BRIEF:
Once the pictures are set aside, transcribe the remaining data exactly.

TASK MATERIAL:
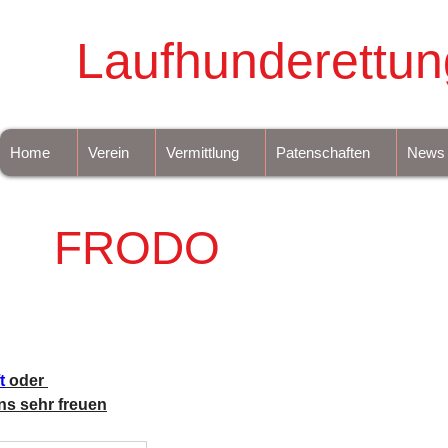
Laufhunderettun
Home
Verein
Vermittlung
Patenschaften
News
FRODO
t
 oder 
ns sehr freuen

ANSWER TO THIS EXERCISE:
Laufhunderettun
Home
Verein
Vermittlung
Patenschaften
News
FRODO
t
 oder 
ns sehr freuen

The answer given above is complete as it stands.